# GNN Benchmark Results Analysis

This notebook loads the SQLite database containing all benchmark runs, displays the results in tabular form, and visualizes the key metrics (validation accuracy and throughput) as plots. Ensure that you have run the benchmarking suite already, and that `results/results.db` and the `results/plots/` folder exist.


In [None]:

import sqlite3
import pandas as pd
import matplotlib.pyplot as plt

# Path to the results database
db_path = "results/results.db"

# Connect to the database and load the runs table into a DataFrame
conn = sqlite3.connect(db_path)
df = pd.read_sql_query("SELECT * FROM runs ORDER BY timestamp DESC", conn)
conn.close()

# Display the first few rows in a DataFrame
df.head()



The table above shows the first few rows of the `runs` data.

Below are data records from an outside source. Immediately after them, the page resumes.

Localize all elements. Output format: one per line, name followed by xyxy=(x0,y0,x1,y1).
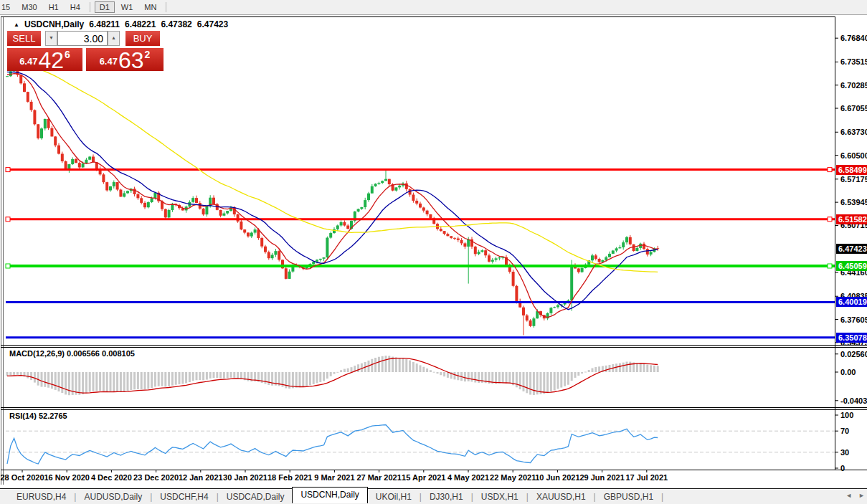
date-axis-label: 30 Jan 2021 xyxy=(223,473,267,482)
sell-price-prefix: 6.47 xyxy=(19,56,37,67)
tab-scroll-left-icon[interactable]: ◄ xyxy=(845,492,852,499)
price-badge: 6.35078 xyxy=(836,333,867,343)
tab-ukoil-h1[interactable]: UKOil,H1 xyxy=(368,490,420,503)
sell-price-display[interactable]: 6.47 42 6 xyxy=(7,48,82,71)
date-axis-label: 28 Oct 2020 xyxy=(0,473,44,482)
triangle-down-icon: ▼ xyxy=(49,35,54,40)
price-badge: 6.58499 xyxy=(836,165,867,175)
volume-increase-button[interactable]: ▲ xyxy=(108,31,120,46)
level-drag-handle xyxy=(6,217,10,222)
date-axis-label: 10 Jun 2021 xyxy=(535,473,579,482)
chart-tab-bar: EURUSD,H4|AUDUSD,Daily|USDCHF,H4|USDCAD,… xyxy=(0,488,867,504)
volume-decrease-button[interactable]: ▼ xyxy=(45,31,57,46)
price-axis-label: 6.57175 xyxy=(840,175,867,184)
date-axis-label: 9 Mar 2021 xyxy=(314,473,354,482)
macd-axis-label: 0.00 xyxy=(840,368,856,376)
buy-price-display[interactable]: 6.47 63 2 xyxy=(86,48,164,71)
rsi-axis-label: 70 xyxy=(840,427,849,435)
price-axis-label: 6.37605 xyxy=(840,315,867,324)
sell-price-sup: 6 xyxy=(65,49,70,60)
date-axis-label: 23 Dec 2020 xyxy=(133,473,179,482)
candles-group xyxy=(6,65,659,336)
chart-symbol-label: USDCNH,Daily xyxy=(24,19,84,29)
rsi-group xyxy=(6,425,835,465)
price-axis-label: 6.63730 xyxy=(840,128,867,136)
buy-price-prefix: 6.47 xyxy=(100,56,118,67)
date-axis-label: 4 May 2021 xyxy=(447,473,489,482)
price-axis-label: 6.53945 xyxy=(840,198,867,206)
date-axis-label: 12 Jan 2021 xyxy=(179,473,223,482)
chart-title: ▲ USDCNH,Daily 6.48211 6.48221 6.47382 6… xyxy=(14,19,228,29)
tab-eurusd-h4[interactable]: EURUSD,H4 xyxy=(9,490,74,503)
rsi-axis-label: 100 xyxy=(840,411,853,419)
date-axis-label: 17 Jul 2021 xyxy=(625,473,668,482)
rsi-axis-label: 0 xyxy=(840,464,845,472)
macd-axis-label: 0.025609 xyxy=(840,350,867,358)
buy-price-sup: 2 xyxy=(145,49,151,60)
tab-scroll-right-icon[interactable]: ► xyxy=(858,492,865,499)
price-axis-label: 6.67055 xyxy=(840,104,867,113)
tab-xauusd-h1[interactable]: XAUUSD,H1 xyxy=(529,490,594,503)
triangle-up-icon: ▲ xyxy=(111,35,116,40)
tab-scroll-buttons: ◄ ► xyxy=(845,492,865,499)
sell-button[interactable]: SELL xyxy=(7,31,41,46)
price-axis-label: 6.60500 xyxy=(840,151,867,160)
volume-input[interactable] xyxy=(57,31,108,46)
price-axis-label: 6.73515 xyxy=(840,57,867,66)
price-badge: 6.40019 xyxy=(836,297,867,307)
panel-borders xyxy=(1,16,867,485)
rsi-indicator-label: RSI(14) 52.2765 xyxy=(9,412,67,420)
tab-usdcad-daily[interactable]: USDCAD,Daily xyxy=(219,490,293,503)
date-axis-label: 18 Feb 2021 xyxy=(267,473,312,482)
sell-price-big: 42 xyxy=(38,52,64,70)
level-drag-handle xyxy=(6,168,10,172)
rsi-axis-label: 30 xyxy=(840,448,849,457)
level-drag-handle xyxy=(828,168,832,172)
collapse-panel-icon[interactable]: ▲ xyxy=(14,22,19,28)
date-axis-label: 29 Jun 2021 xyxy=(579,473,624,482)
level-drag-handle xyxy=(828,217,832,222)
date-axis-label: 15 Apr 2021 xyxy=(402,473,445,482)
price-axis-label: 6.70285 xyxy=(840,81,867,90)
tab-usdchf-h4[interactable]: USDCHF,H4 xyxy=(152,490,216,503)
date-axis-label: 4 Dec 2020 xyxy=(91,473,132,482)
buy-price-big: 63 xyxy=(118,52,144,70)
tab-dj30-h1[interactable]: DJ30,H1 xyxy=(422,490,471,503)
macd-indicator-label: MACD(12,26,9) 0.006566 0.008105 xyxy=(9,349,135,358)
macd-histogram-group xyxy=(6,356,659,395)
quote-low: 6.47382 xyxy=(161,19,191,29)
chart-canvas[interactable] xyxy=(0,0,867,504)
macd-axis-label: -0.040386 xyxy=(840,396,867,405)
price-badge: 6.47423 xyxy=(836,244,867,254)
quote-open: 6.48211 xyxy=(89,19,120,29)
date-axis-label: 27 Mar 2021 xyxy=(356,473,401,482)
tab-usdcnh-daily[interactable]: USDCNH,Daily xyxy=(292,487,367,503)
tab-gbpusd-h1[interactable]: GBPUSD,H1 xyxy=(596,490,661,503)
date-axis-label: 16 Nov 2020 xyxy=(44,473,90,482)
quote-close: 6.47423 xyxy=(197,19,228,29)
price-badge: 6.45059 xyxy=(836,261,867,271)
one-click-trade-panel: SELL ▼ ▲ BUY 6.47 42 6 6.47 63 2 xyxy=(7,31,164,71)
moving-averages-group xyxy=(7,61,658,318)
date-axis-label: 22 May 2021 xyxy=(490,473,536,482)
horizontal-level-lines[interactable] xyxy=(6,168,835,338)
level-drag-handle xyxy=(828,264,832,268)
quote-high: 6.48221 xyxy=(125,19,156,29)
mt4-chart-window: 15M30H1H4D1W1MN 6.768406.735156.702856.6… xyxy=(0,0,867,504)
tab-usdx-h1[interactable]: USDX,H1 xyxy=(473,490,526,503)
tab-audusd-daily[interactable]: AUDUSD,Daily xyxy=(76,490,150,503)
buy-button[interactable]: BUY xyxy=(125,31,160,46)
tab-separator: | xyxy=(661,492,663,502)
price-badge: 6.51582 xyxy=(836,214,867,224)
level-drag-handle xyxy=(6,264,10,268)
price-axis-label: 6.76840 xyxy=(840,34,867,42)
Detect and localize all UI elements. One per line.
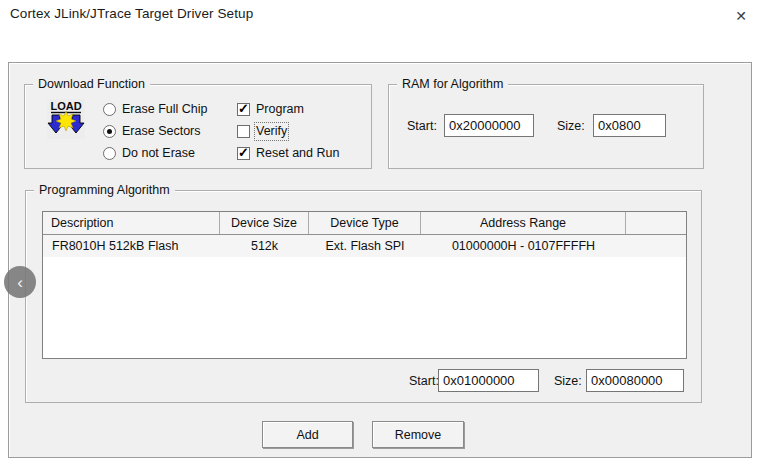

The columns include:

- **id**: Auto-incremented primary key.
- **experiment_name**: Identifier of the experiment.
- **dataset**, **model**, **epochs**, **batch_size**, **lr**, **hidden_dim**, **seed**, **world_size**, **rank**: Hyperparameters.
- **final_train_loss**, **final_val_loss**, **final_val_acc**: Performance metrics.
- **total_train_time**, **throughput**: Additional metrics.
- **timestamp**: Time at which the run was logged.


In [None]:

# Group by model and world_size for accuracy plot
grouped_acc = df.groupby(['model', 'world_size'])['final_val_acc'].mean().unstack(level=0)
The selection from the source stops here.